Next time you are washing your hands and complain because the water is cold, this is how things used to be. Here are some facts about the 1500s: Most people got married in June because they took their yearly bath in May and still smelled pretty good by June. However, they were starting to smell so brides carried a bouquet of flowers to hide the body odor. Baths consisted of a big tub filled with hot water.

The man of the house had the privilege of the nice clean water, then all the other sons and men, then the women and finally the children, - last of all the babies. By then the water was so dirty you could actually lose someone in it-hence the saying, "Don't throw the baby out with the bath water".

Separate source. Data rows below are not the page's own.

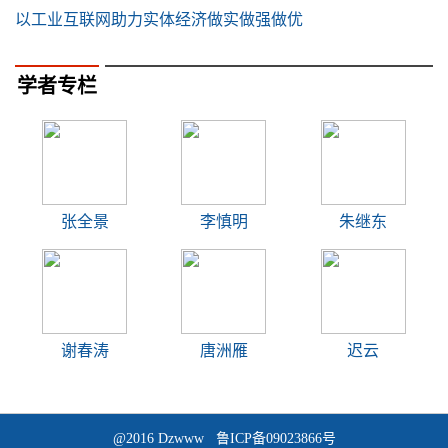
以工业互联网助力实体经济做实做强做优
学者专栏
张全景
李慎明
朱继东
谢春涛
唐洲雁
迟云
@2016 Dzwww 鲁ICP备09023866号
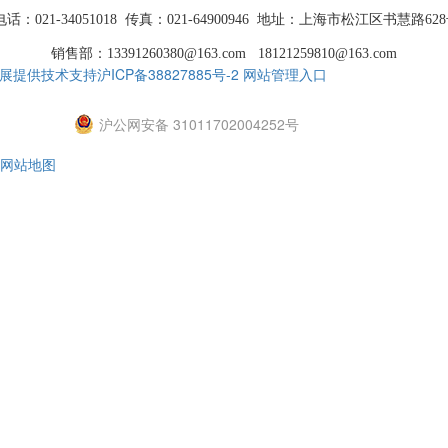
话：021-34051018 传真：021-64900946 地址：
上海市松江区书慧路628
销售部：13391260380@163.com 18121259810@163.com
展提供技术支持
沪ICP备38827885号-2
网站管理入口
沪公网安备 31011702004252号
网站地图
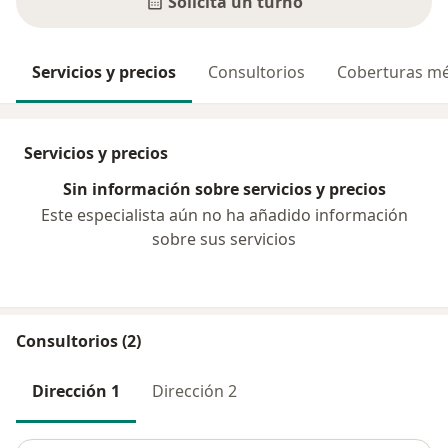
Solicitá un turno
Servicios y precios
Consultorios
Coberturas mé
Servicios y precios
Sin información sobre servicios y precios
Este especialista aún no ha añadido información
sobre sus servicios
Consultorios (2)
Dirección 1
Dirección 2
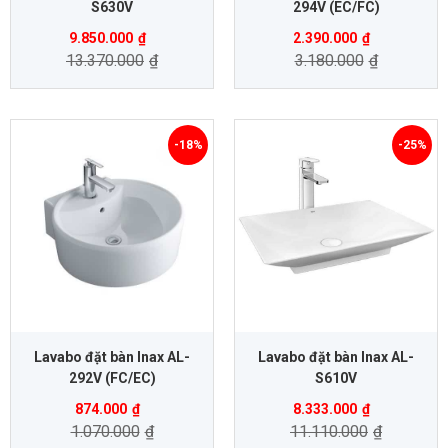
S630V
294V (EC/FC)
9.850.000
₫
2.390.000
₫
13.370.000
₫
3.180.000
₫
-18%
-25%
Lavabo đặt bàn Inax AL-
Lavabo đặt bàn Inax AL-
292V (FC/EC)
S610V
874.000
₫
8.333.000
₫
1.070.000
₫
11.110.000
₫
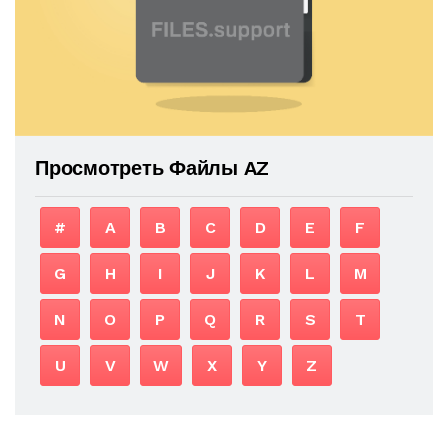
Просмотреть Файлы AZ
#
A
B
C
D
E
F
G
H
I
J
K
L
M
N
O
P
Q
R
S
T
U
V
W
X
Y
Z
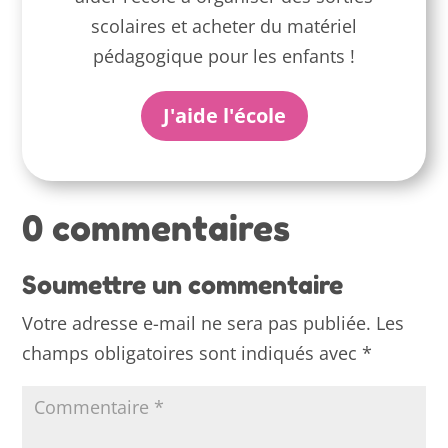
scolaires et acheter du matériel
pédagogique pour les enfants !
J'aide l'école
0 commentaires
Soumettre un commentaire
Votre adresse e-mail ne sera pas publiée.
Les
champs obligatoires sont indiqués avec
*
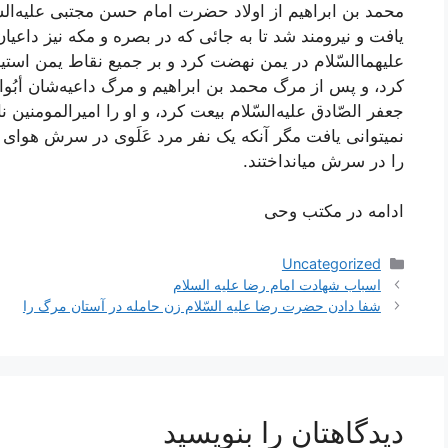
محمد بن‌ ابراهيم‌ از اولاد حضرت‌ امام‌ حسن‌ مجتبی عليه‌السّ
يافت‌ و نيرومند شد تا به‌ جائی که‌ در بصره‌ و مکه‌ نيز داعيا
عليهما‌السّلام در يمن‌ نهضت‌ کرد و بر جميع‌ نقاط‌ يمن‌ استي
کرد، و پس‌ از مرگ‌ محمد بن‌ ابراهيم‌ و مرگ‌ داعيه‌شان‌ أبُوال
جعفر الصّادق‌ عليه‌السّلام بيعت‌ کرد، و او را اميرالمومنين‌ ن
نمیتوانی يافت‌ مگر آنکه‌ يک‌ نفر مرد عَلَوی در سرش‌ هوای نه
را در سرش‌ میانداختند.
ادامه در مکتب وحی
دسته‌ها
Uncategorized
ناوبری
اسباب شهادت امام رضا علیه السلام
نوشته‌ها
شفا دادن حضرت رضا عليه السّلام زن حامله در آستان مرگ را
دیدگاهتان را بنویسید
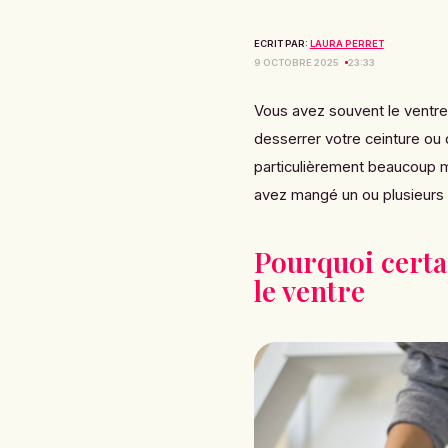
ECRIT PAR:
LAURA PERRET
9 OCTOBRE 2025
23:33
Vous avez souvent le ventre
desserrer votre ceinture ou
particulièrement beaucoup 
avez mangé un ou plusieurs a
Pourquoi certa
le ventre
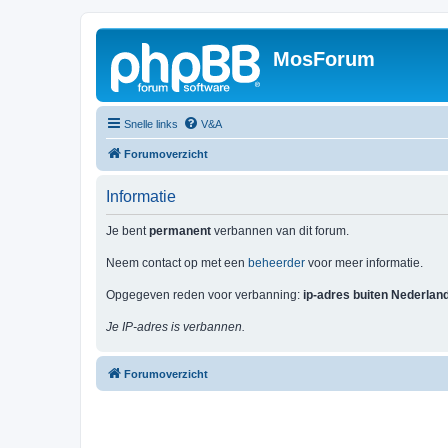
MosForum
Snelle links
V&A
Forumoverzicht
Informatie
Je bent
permanent
verbannen van dit forum.
Neem contact op met een
beheerder
voor meer informatie.
Opgegeven reden voor verbanning:
ip-adres buiten Nederlan
Je IP-adres is verbannen.
Forumoverzicht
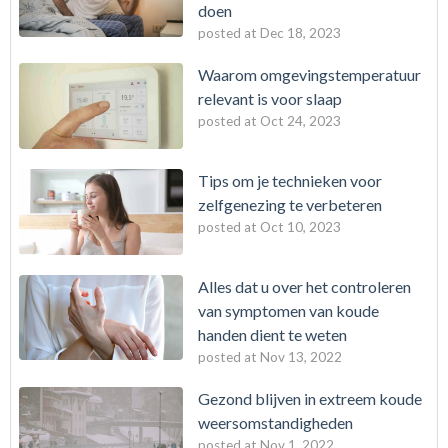
doen
posted at
Dec 18, 2023
Waarom omgevingstemperatuur
relevant is voor slaap
posted at
Oct 24, 2023
Tips om je technieken voor
zelfgenezing te verbeteren
posted at
Oct 10, 2023
Alles dat u over het controleren
van symptomen van koude
handen dient te weten
posted at
Nov 13, 2022
Gezond blijven in extreem koude
weersomstandigheden
posted at
Nov 1, 2022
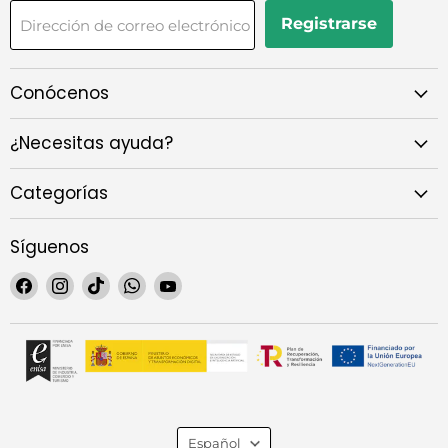
Registrarse
Dirección de correo electrónico
Conócenos
¿Necesitas ayuda?
Categorías
Síguenos
Encuéntrenos
Encuéntrenos
Encuéntrenos
Encuéntrenos
Encuéntrenos
en
en
en
en
en
Facebook
Instagram
TikTok
WhatsApp
YouTube
Idioma
Español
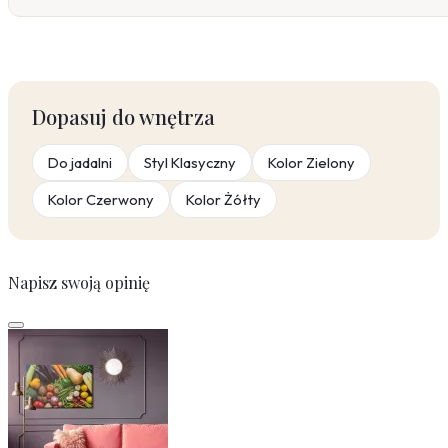
Dopasuj do wnętrza
Do jadalni
Styl Klasyczny
Kolor Zielony
Kolor Czerwony
Kolor Żółty
Napisz swoją opinię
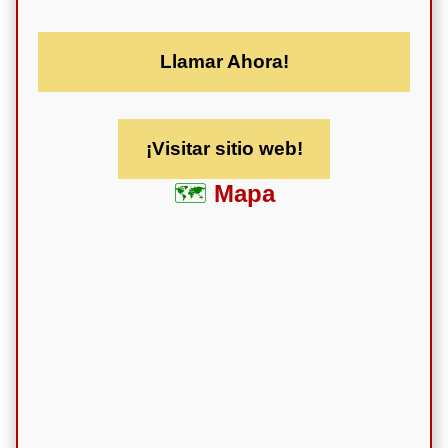
Llamar Ahora!
¡Visitar sitio web!
Mapa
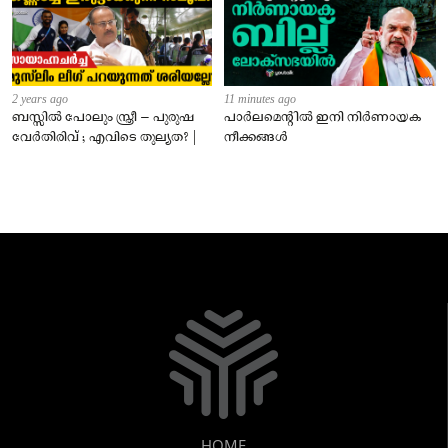
2 years ago
11 minutes ago
ബസ്സിൽ പോലും സ്ത്രീ – പുരുഷ
പാർലമെന്റിൽ ഇനി നിർണായക
വേർതിരിവ് ; എവിടെ തുല്യത? |
നീക്കങ്ങൾ
HOME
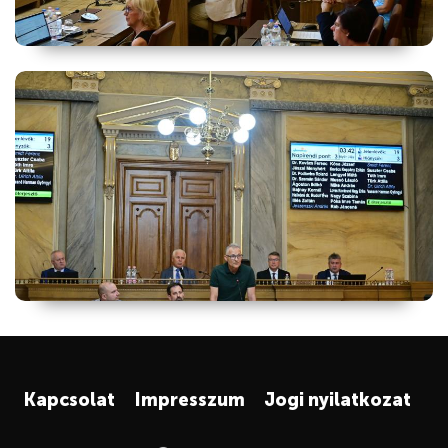
Kapcsolat
Impresszum
Jogi nyilatkozat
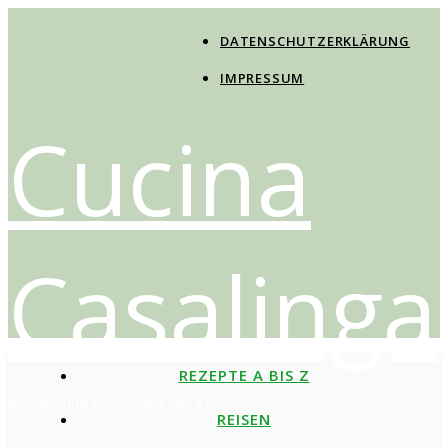
DATENSCHUTZERKLÄRUNG
IMPRESSUM
Cucina
Casalinga
REZEPTE A BIS Z
Kochen und Reisen mit der Cucina
REISEN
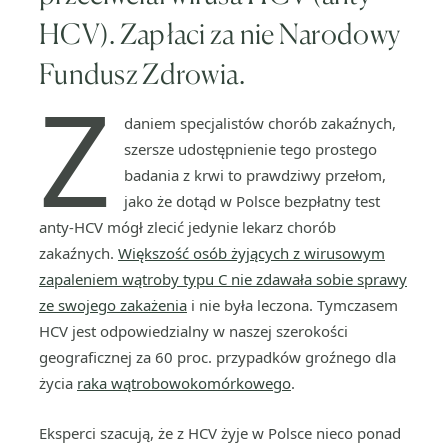
HCV). Zapłaci za nie Narodowy
Fundusz Zdrowia.
Z
daniem specjalistów chorób zakaźnych,
szersze udostępnienie tego prostego
badania z krwi to prawdziwy przełom,
jako że dotąd w Polsce bezpłatny test
anty-HCV mógł zlecić jedynie lekarz chorób
zakaźnych.
Większość osób żyjących z wirusowym
zapaleniem wątroby typu C nie zdawała sobie sprawy
ze swojego zakażenia
i nie była leczona. Tymczasem
HCV jest odpowiedzialny w naszej szerokości
geograficznej za 60 proc. przypadków groźnego dla
życia
raka wątrobowokomórkowego
.
Eksperci szacują, że z HCV żyje w Polsce nieco ponad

Houses had thatched roofs-thick straw, piled high, with no wood underneath. It was the only place for animals to get warm, so all the dogs, cats and other small animals (mice rats, and bugs) lived in the roof. When it rained it became wet, the animals would slip and fall off the roof, hence the saying "It's raining cats and dogs".

There was nothing to stop things from falling into the house. This posed a real problem in the bedroom where bugs and other droppings could really mess up your nice clean bed. Hence, a bed with big posts and a sheet hung over the top afforded some protection.

That's how canopy beds came into existence. The floor was dirt. Only the wealthy had something other than dirt, hence the saying "dirt poor". The wealthy had slate floors that would get slippery in the winter when wet, so they spread thresh on the floor to help keep their footing. As the winter wore on, they kept adding more thresh until when you opened the door it would all start slipping outside. A piece of wood was placed in the entry way-hence, a "thresh hold".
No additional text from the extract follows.